INPUT DATA:
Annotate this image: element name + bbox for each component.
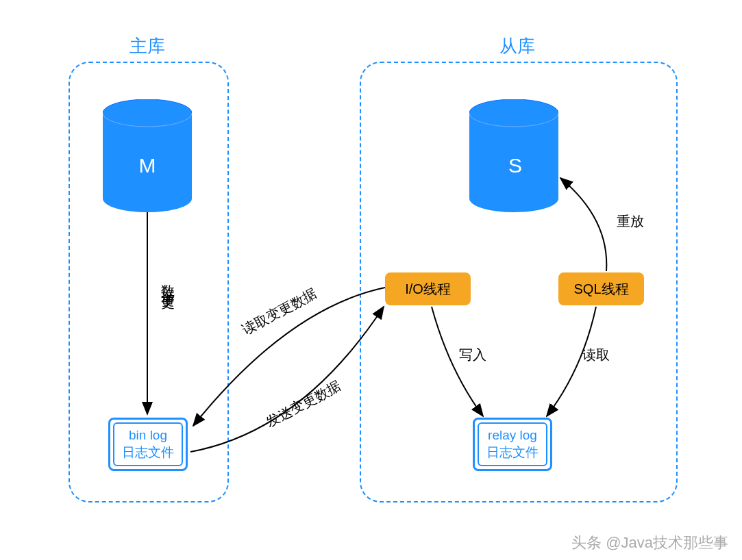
- read-label: 读取: [582, 346, 610, 364]
- master-title: 主库: [127, 34, 168, 58]
- slave-db-label: S: [505, 154, 525, 177]
- io-thread-label: I/O线程: [405, 280, 451, 298]
- data-change-label: 数据变更: [159, 274, 177, 290]
- master-db-label: M: [137, 154, 158, 177]
- svg-point-2: [103, 185, 192, 212]
- send-change-label: 发送变更数据: [263, 377, 345, 431]
- binlog-subtitle: 日志文件: [122, 444, 174, 461]
- watermark: 头条 @Java技术那些事: [571, 533, 728, 553]
- binlog-box: bin log 日志文件: [108, 418, 188, 471]
- write-label: 写入: [459, 346, 486, 364]
- binlog-title: bin log: [129, 427, 167, 444]
- sql-thread-box: SQL线程: [558, 272, 644, 305]
- sql-thread-label: SQL线程: [573, 280, 628, 298]
- slave-title: 从库: [497, 34, 538, 58]
- io-thread-box: I/O线程: [385, 272, 471, 305]
- svg-point-6: [469, 185, 558, 212]
- replay-label: 重放: [617, 212, 644, 231]
- relaylog-title: relay log: [488, 427, 537, 444]
- relaylog-subtitle: 日志文件: [486, 444, 539, 461]
- relaylog-box: relay log 日志文件: [473, 418, 552, 471]
- read-change-label: 读取变更数据: [239, 284, 321, 339]
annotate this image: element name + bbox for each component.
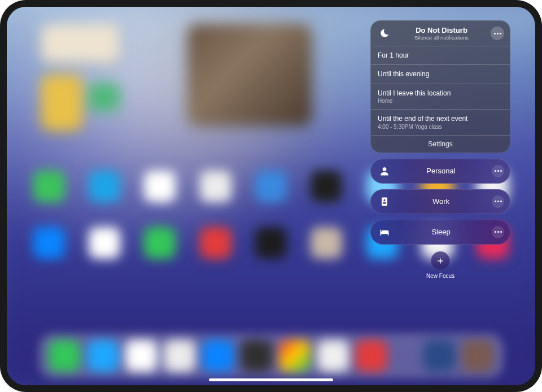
focus-mode-label: Personal [397, 167, 485, 175]
ellipsis-icon [495, 201, 502, 202]
dnd-option-for-1-hour[interactable]: For 1 hour [371, 46, 510, 64]
focus-mode-more-button[interactable] [492, 226, 504, 238]
dnd-option-sublabel: Home [378, 98, 503, 104]
dnd-option-label: For 1 hour [378, 51, 503, 59]
svg-point-0 [383, 167, 387, 171]
new-focus-wrap: New Focus [370, 251, 510, 279]
screen: Do Not Disturb Silence all notifications… [7, 7, 535, 385]
dnd-option-label: Until this evening [378, 70, 503, 78]
person-icon [379, 165, 390, 177]
new-focus-label: New Focus [426, 273, 454, 279]
dnd-option-until-end-next-event[interactable]: Until the end of the next event 4:00 - 5… [371, 109, 510, 134]
bed-icon [379, 227, 390, 238]
focus-mode-label: Sleep [397, 228, 485, 236]
moon-icon [377, 25, 392, 41]
svg-point-2 [383, 199, 385, 201]
ellipsis-icon [495, 231, 502, 233]
plus-icon [436, 257, 444, 265]
focus-mode-label: Work [397, 197, 485, 206]
dnd-option-until-evening[interactable]: Until this evening [371, 64, 510, 83]
focus-mode-more-button[interactable] [492, 165, 504, 177]
svg-rect-1 [382, 197, 387, 206]
ellipsis-icon [495, 170, 502, 172]
home-screen-widgets-blurred [41, 24, 312, 148]
new-focus-button[interactable] [431, 251, 450, 271]
focus-mode-work[interactable]: Work [370, 189, 510, 214]
home-indicator[interactable] [209, 378, 333, 381]
focus-mode-sleep[interactable]: Sleep [370, 220, 510, 245]
svg-point-5 [382, 230, 383, 232]
dnd-option-sublabel: 4:00 - 5:30PM Yoga class [378, 124, 503, 130]
badge-icon [379, 196, 390, 207]
dnd-more-button[interactable] [491, 27, 504, 40]
dnd-header: Do Not Disturb Silence all notifications [371, 21, 510, 46]
dock-blurred [38, 333, 504, 378]
dnd-option-until-leave-location[interactable]: Until I leave this location Home [371, 84, 510, 109]
dnd-subtitle: Silence all notifications [398, 35, 485, 41]
svg-rect-4 [383, 203, 386, 203]
do-not-disturb-panel: Do Not Disturb Silence all notifications… [370, 20, 510, 153]
dnd-title: Do Not Disturb [398, 26, 485, 35]
dnd-option-label: Until I leave this location [378, 89, 503, 97]
focus-mode-more-button[interactable] [492, 195, 504, 208]
ellipsis-icon [494, 33, 501, 34]
focus-menu: Do Not Disturb Silence all notifications… [370, 20, 510, 279]
ipad-frame: Do Not Disturb Silence all notifications… [0, 0, 542, 392]
focus-mode-personal[interactable]: Personal [370, 159, 510, 184]
svg-rect-3 [383, 202, 386, 202]
dnd-settings-button[interactable]: Settings [371, 135, 510, 153]
dnd-option-label: Until the end of the next event [378, 115, 503, 123]
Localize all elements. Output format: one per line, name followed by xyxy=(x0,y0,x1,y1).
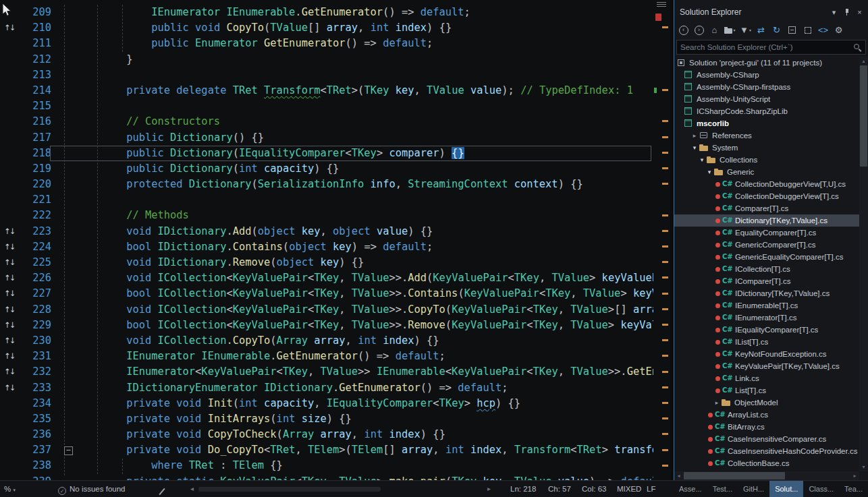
implements-interface-icon[interactable]: ↑↓ xyxy=(0,333,19,349)
code-line[interactable]: ↑↓231 IEnumerator IEnumerable.GetEnumera… xyxy=(0,349,653,364)
tree-item[interactable]: Assembly-UnityScript xyxy=(674,93,859,105)
home-icon[interactable]: ⌂ xyxy=(707,24,722,37)
implements-interface-icon[interactable]: ↑↓ xyxy=(0,224,19,239)
issues-indicator[interactable]: ✓No issues found xyxy=(58,481,125,497)
scroll-right-icon[interactable]: ▸ xyxy=(850,471,859,480)
code-line[interactable]: 213 xyxy=(0,67,653,83)
code-line[interactable]: 216 // Constructors xyxy=(0,114,653,129)
char-indicator[interactable]: Ch: 57 xyxy=(548,481,571,497)
scroll-left-icon[interactable]: ◂ xyxy=(674,471,683,480)
column-indicator[interactable]: Col: 63 xyxy=(582,481,606,497)
tree-item[interactable]: ▸ObjectModel xyxy=(674,397,859,409)
code-line[interactable]: 218 public Dictionary(IEqualityComparer<… xyxy=(0,146,653,161)
code-line[interactable]: ↑↓230 void ICollection.CopyTo(Array arra… xyxy=(0,333,653,349)
scroll-down-icon[interactable]: ▾ xyxy=(859,463,868,471)
navigate-forward-icon[interactable]: › xyxy=(692,24,706,37)
code-line[interactable]: 209 IEnumerator IEnumerable.GetEnumerato… xyxy=(0,5,653,20)
code-line[interactable]: 238 where TRet : TElem {} xyxy=(0,458,653,473)
implements-interface-icon[interactable]: ↑↓ xyxy=(0,239,19,255)
implements-interface-icon[interactable]: ↑↓ xyxy=(0,318,19,333)
sync-with-active-document-icon[interactable]: ⇄ xyxy=(754,24,768,37)
panel-titlebar[interactable]: Solution Explorer ▾× xyxy=(674,0,868,22)
expanded-arrow-icon[interactable]: ▾ xyxy=(705,169,713,175)
scroll-up-icon[interactable]: ▴ xyxy=(859,57,868,65)
tree-item[interactable]: Solution 'project-gui' (11 of 11 project… xyxy=(674,57,859,69)
code-line[interactable]: 236 private void CopyToCheck(Array array… xyxy=(0,427,653,442)
implements-interface-icon[interactable]: ↑↓ xyxy=(0,380,19,396)
tree-item[interactable]: ▸References xyxy=(674,129,859,142)
tree-item[interactable]: C#IDictionary[TKey,TValue].cs xyxy=(674,287,859,299)
horizontal-scrollbar-thumb[interactable] xyxy=(684,472,785,479)
tree-item[interactable]: C#List[T].cs xyxy=(674,384,859,397)
navigate-back-icon[interactable]: ‹ xyxy=(676,24,690,37)
implements-interface-icon[interactable]: ↑↓ xyxy=(0,286,19,301)
code-line[interactable]: 239 private static KeyValuePair<TKey, TV… xyxy=(0,474,653,480)
tree-item[interactable]: Assembly-CSharp xyxy=(674,69,859,81)
vertical-scrollbar-thumb[interactable] xyxy=(860,65,867,167)
close-icon[interactable]: × xyxy=(854,7,865,18)
collapse-all-icon[interactable] xyxy=(785,24,799,37)
collapsed-arrow-icon[interactable]: ▸ xyxy=(690,132,699,139)
tree-item[interactable]: mscorlib xyxy=(674,117,859,129)
code-line[interactable]: 215 xyxy=(0,98,653,114)
tree-item[interactable]: C#CaseInsensitiveHashCodeProvider.cs xyxy=(674,445,859,457)
tree-item[interactable]: C#ICollection[T].cs xyxy=(674,263,859,275)
implements-interface-icon[interactable]: ↑↓ xyxy=(0,270,19,286)
panel-tab[interactable]: Asse... xyxy=(674,481,707,497)
tree-item[interactable]: C#Comparer[T].cs xyxy=(674,202,859,214)
show-all-files-icon[interactable] xyxy=(801,24,815,37)
code-line[interactable]: 221 xyxy=(0,192,653,208)
implements-interface-icon[interactable]: ↑↓ xyxy=(0,20,19,36)
panel-tab[interactable]: Test... xyxy=(707,481,738,497)
implements-interface-icon[interactable]: ↑↓ xyxy=(0,364,19,380)
code-line[interactable]: ↑↓229 bool ICollection<KeyValuePair<TKey… xyxy=(0,318,653,333)
editor-scroll-right-icon[interactable]: ▸ xyxy=(487,481,491,497)
implements-interface-icon[interactable]: ↑↓ xyxy=(0,255,19,270)
switch-views-icon[interactable]: ▾ xyxy=(723,24,737,37)
tree-item[interactable]: C#Dictionary[TKey,TValue].cs xyxy=(674,214,859,227)
implements-interface-icon[interactable]: ↑↓ xyxy=(0,349,19,364)
code-line[interactable]: 219 public Dictionary(int capacity) {} xyxy=(0,161,653,177)
tree-item[interactable]: C#CaseInsensitiveComparer.cs xyxy=(674,433,859,445)
tree-item[interactable]: C#EqualityComparer[T].cs xyxy=(674,227,859,239)
tree-item[interactable]: C#KeyNotFoundException.cs xyxy=(674,348,859,360)
view-code-icon[interactable]: <> xyxy=(816,24,830,37)
code-line[interactable]: ↑↓225 void IDictionary.Remove(object key… xyxy=(0,255,653,270)
code-editor[interactable]: 209 IEnumerator IEnumerable.GetEnumerato… xyxy=(0,0,670,480)
code-line[interactable]: 217 public Dictionary() {} xyxy=(0,130,653,146)
tree-item[interactable]: C#IList[T].cs xyxy=(674,336,859,348)
horizontal-scrollbar[interactable]: ◂ ▸ xyxy=(674,471,859,480)
vertical-scrollbar[interactable]: ▴ ▾ xyxy=(859,57,868,471)
code-line[interactable]: 222 // Methods xyxy=(0,208,653,223)
fold-collapse-icon[interactable]: – xyxy=(64,446,73,455)
tree-item[interactable]: C#CollectionDebuggerView[T,U].cs xyxy=(674,178,859,190)
split-editor-handle[interactable] xyxy=(657,2,666,7)
code-line[interactable]: 234 private void Init(int capacity, IEqu… xyxy=(0,396,653,411)
eol-indicator[interactable]: LF xyxy=(647,481,655,497)
zoom-control[interactable]: % ▾ xyxy=(4,481,16,497)
tree-item[interactable]: C#IComparer[T].cs xyxy=(674,275,859,287)
tree-item[interactable]: ▾System xyxy=(674,142,859,154)
editor-horizontal-scrollbar[interactable] xyxy=(198,487,381,492)
code-line[interactable]: 212 } xyxy=(0,52,653,67)
expanded-arrow-icon[interactable]: ▾ xyxy=(698,156,706,163)
tree-item[interactable]: C#IEqualityComparer[T].cs xyxy=(674,324,859,336)
editor-scroll-left-icon[interactable]: ◂ xyxy=(190,481,194,497)
properties-icon[interactable]: ⚙ xyxy=(832,24,846,37)
filter-icon[interactable]: ▼▾ xyxy=(738,24,753,37)
scrollbar-overview-ruler[interactable] xyxy=(653,0,670,480)
expanded-arrow-icon[interactable]: ▾ xyxy=(690,144,699,151)
tree-item[interactable]: C#CollectionDebuggerView[T].cs xyxy=(674,190,859,202)
tree-item[interactable]: Assembly-CSharp-firstpass xyxy=(674,81,859,93)
tree-item[interactable]: C#ArrayList.cs xyxy=(674,409,859,421)
panel-tab[interactable]: Tea... xyxy=(839,481,868,497)
panel-tab[interactable]: Solut... xyxy=(769,481,803,497)
tree-item[interactable]: C#Link.cs xyxy=(674,372,859,384)
code-line[interactable]: ↑↓233 IDictionaryEnumerator IDictionary.… xyxy=(0,380,653,396)
search-input[interactable]: Search Solution Explorer (Ctrl+`) xyxy=(676,40,866,55)
code-line[interactable]: ↑↓223 void IDictionary.Add(object key, o… xyxy=(0,224,653,239)
tree-item[interactable]: ▾Collections xyxy=(674,154,859,166)
tree-item[interactable]: ▾Generic xyxy=(674,166,859,178)
code-line[interactable]: ↑↓228 void ICollection<KeyValuePair<TKey… xyxy=(0,302,653,318)
code-line[interactable]: ↑↓210 public void CopyTo(TValue[] array,… xyxy=(0,20,653,36)
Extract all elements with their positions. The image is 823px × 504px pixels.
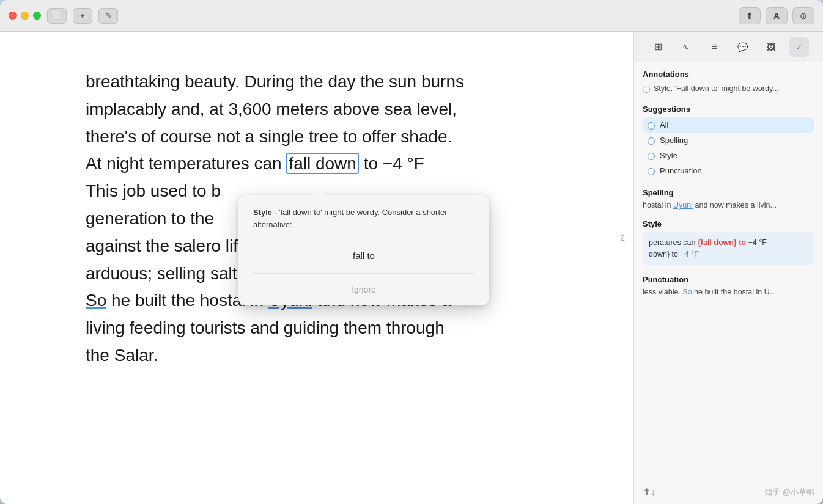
suggestions-title: Suggestions xyxy=(643,104,814,114)
punctuation-text: less viable. So he built the hostal in U… xyxy=(643,288,814,296)
suggestion-punctuation-radio xyxy=(648,168,655,175)
list-icon: ≡ xyxy=(711,41,717,53)
suggestion-punctuation[interactable]: Punctuation xyxy=(643,163,814,178)
spelling-section: Spelling hostal in Uyuni and now makes a… xyxy=(643,188,814,210)
text-line-10: living feeding tourists and guiding them… xyxy=(86,315,578,342)
popup-title-bold: Style xyxy=(253,208,272,217)
line-number: 2 xyxy=(621,233,625,243)
punctuation-post: he built the hostal in U... xyxy=(692,288,777,296)
sidebar-list-button[interactable]: ≡ xyxy=(704,37,724,57)
sidebar-image-button[interactable]: 🖼 xyxy=(761,37,781,57)
punctuation-section: Punctuation less viable. So he built the… xyxy=(643,275,814,296)
grammar-check-icon: ⊕ xyxy=(800,11,807,21)
style-section: Style peratures can {fall down} to −4 °F… xyxy=(643,219,814,265)
comment-icon: 💬 xyxy=(737,42,748,52)
suggestion-all[interactable]: All xyxy=(643,117,814,133)
punctuation-title: Punctuation xyxy=(643,275,814,284)
suggestions-section: Suggestions All Spelling Style xyxy=(643,104,814,178)
annotations-section: Annotations Style. 'Fall down to' might … xyxy=(643,70,814,95)
text-line-2: implacably and, at 3,600 meters above se… xyxy=(86,96,578,123)
suggestion-popup: Style · 'fall down to' might be wordy. C… xyxy=(238,195,489,305)
spelling-text: hostal in Uyuni and now makes a livin... xyxy=(643,201,814,210)
suggestion-all-radio xyxy=(648,122,655,130)
popup-title-text: · 'fall down to' might be wordy. Conside… xyxy=(253,208,448,229)
popup-suggestion-item[interactable]: fall to xyxy=(253,246,474,266)
sidebar-comment-button[interactable]: 💬 xyxy=(733,37,753,57)
text-line-3: there's of course not a single tree to o… xyxy=(86,123,578,151)
punctuation-pre: less viable. xyxy=(643,288,682,296)
popup-title: Style · 'fall down to' might be wordy. C… xyxy=(253,206,474,230)
style-line-2: down} to −4 °F xyxy=(649,249,808,260)
annotations-title: Annotations xyxy=(643,70,814,79)
sidebar-apps-button[interactable]: ⊞ xyxy=(648,37,668,57)
sidebar-toggle-button[interactable]: ⬜ xyxy=(47,8,67,24)
titlebar: ⬜ ▼ ✎ ⬆ A ⊕ xyxy=(0,0,823,32)
spelling-title: Spelling xyxy=(643,188,814,197)
text-line-11: the Salar. xyxy=(86,342,578,370)
punctuation-link[interactable]: So xyxy=(682,288,692,296)
style-line2-blue: −4 °F xyxy=(680,250,698,258)
text-line-4: At night temperatures can fall down to −… xyxy=(86,150,578,178)
apps-icon: ⊞ xyxy=(654,41,662,53)
traffic-lights xyxy=(9,12,41,20)
popup-ignore-button[interactable]: Ignore xyxy=(253,281,474,298)
style-box: peratures can {fall down} to −4 °F down}… xyxy=(643,232,814,265)
sidebar-bottom: ⬆↓ 知乎 @小草帽 xyxy=(634,480,823,504)
popup-divider xyxy=(253,238,474,238)
suggestion-spelling[interactable]: Spelling xyxy=(643,133,814,148)
suggestion-punctuation-label: Punctuation xyxy=(660,166,702,175)
style-line1-pre: peratures can xyxy=(649,238,698,247)
sidebar-content: Annotations Style. 'Fall down to' might … xyxy=(634,62,823,480)
text-line-4-pre: At night temperatures can xyxy=(86,154,286,173)
suggestion-spelling-label: Spelling xyxy=(660,136,688,145)
main-content: breathtaking beauty. During the day the … xyxy=(0,32,823,504)
editor-area[interactable]: breathtaking beauty. During the day the … xyxy=(0,32,633,504)
style-line1-post: −4 °F xyxy=(746,238,767,247)
edit-button[interactable]: ✎ xyxy=(98,8,118,24)
suggestion-style-radio xyxy=(648,153,655,160)
sidebar-check-button[interactable]: ✓ xyxy=(789,37,809,57)
spelling-pre: hostal in xyxy=(643,201,673,210)
highlighted-fall-down[interactable]: fall down xyxy=(286,153,359,174)
edit-icon: ✎ xyxy=(105,11,112,20)
style-line2-pre: down} to xyxy=(649,250,680,258)
chart-icon: ∿ xyxy=(682,42,690,52)
sidebar-icon: ⬜ xyxy=(52,11,62,20)
annotation-text: Style. 'Fall down to' might be wordy... xyxy=(654,84,779,93)
share-button[interactable]: ⬆ xyxy=(739,7,761,24)
suggestion-spelling-radio xyxy=(648,137,655,145)
check-icon: ✓ xyxy=(795,42,803,52)
sidebar: ⊞ ∿ ≡ 💬 🖼 ✓ xyxy=(633,32,823,504)
image-icon: 🖼 xyxy=(767,42,775,52)
suggestion-style[interactable]: Style xyxy=(643,148,814,163)
suggestion-all-label: All xyxy=(660,120,668,130)
titlebar-right-buttons: ⬆ A ⊕ xyxy=(739,7,814,24)
sort-icon[interactable]: ⬆↓ xyxy=(643,486,655,498)
watermark-text: 知乎 @小草帽 xyxy=(662,487,814,498)
annotation-radio xyxy=(643,86,650,93)
popup-divider-2 xyxy=(253,273,474,274)
share-icon: ⬆ xyxy=(746,11,753,21)
text-line-4-post: to −4 °F xyxy=(359,154,424,173)
so-link[interactable]: So xyxy=(86,291,106,310)
suggestion-style-label: Style xyxy=(660,151,677,160)
maximize-button[interactable] xyxy=(33,12,41,20)
style-title: Style xyxy=(643,219,814,228)
app-window: ⬜ ▼ ✎ ⬆ A ⊕ breathtaking beauty. During … xyxy=(0,0,823,504)
sidebar-chart-button[interactable]: ∿ xyxy=(676,37,696,57)
chevron-down-icon: ▼ xyxy=(79,12,86,20)
text-line-5-pre: This job used to b xyxy=(86,181,221,200)
text-line-1: breathtaking beauty. During the day the … xyxy=(86,68,578,96)
annotation-item: Style. 'Fall down to' might be wordy... xyxy=(643,82,814,95)
spelling-post: and now makes a livin... xyxy=(693,201,777,210)
minimize-button[interactable] xyxy=(21,12,29,20)
style-line-1: peratures can {fall down} to −4 °F xyxy=(649,237,808,249)
popup-arrow xyxy=(312,188,327,195)
style-line1-highlight: {fall down} to xyxy=(698,238,746,247)
grammar-check-button[interactable]: ⊕ xyxy=(792,7,814,24)
chevron-down-button[interactable]: ▼ xyxy=(73,8,92,24)
font-button[interactable]: A xyxy=(766,7,788,24)
font-icon: A xyxy=(773,11,780,21)
spelling-link[interactable]: Uyuni xyxy=(673,201,693,210)
close-button[interactable] xyxy=(9,12,17,20)
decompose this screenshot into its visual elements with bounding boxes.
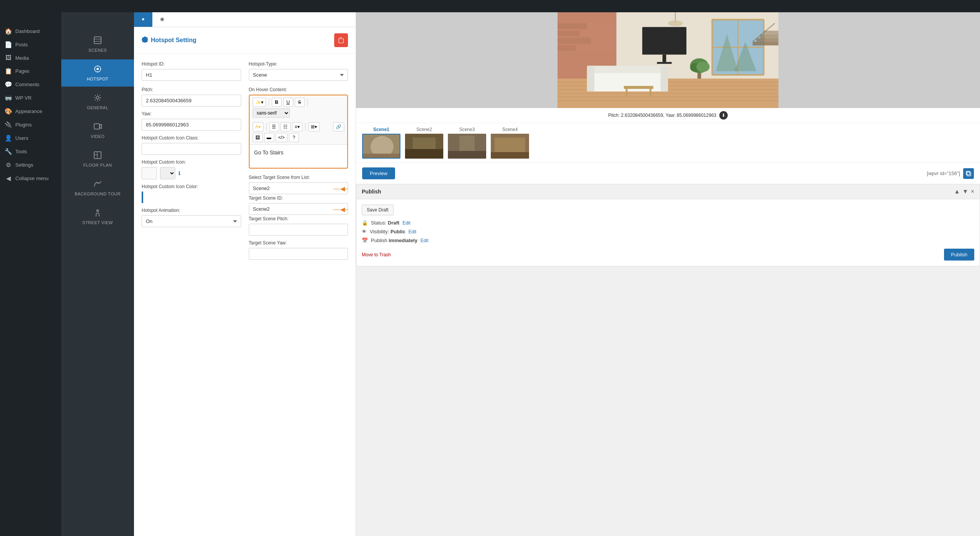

WHAT THE TASK REQUIRES: Show each line of the material above where "content" occurs.

OUTPUT BELOW:
sidebar-content: Annotations Style. 'Fall down to' might … xyxy=(634,62,823,480)
main-content: breathtaking beauty. During the day the … xyxy=(0,32,823,504)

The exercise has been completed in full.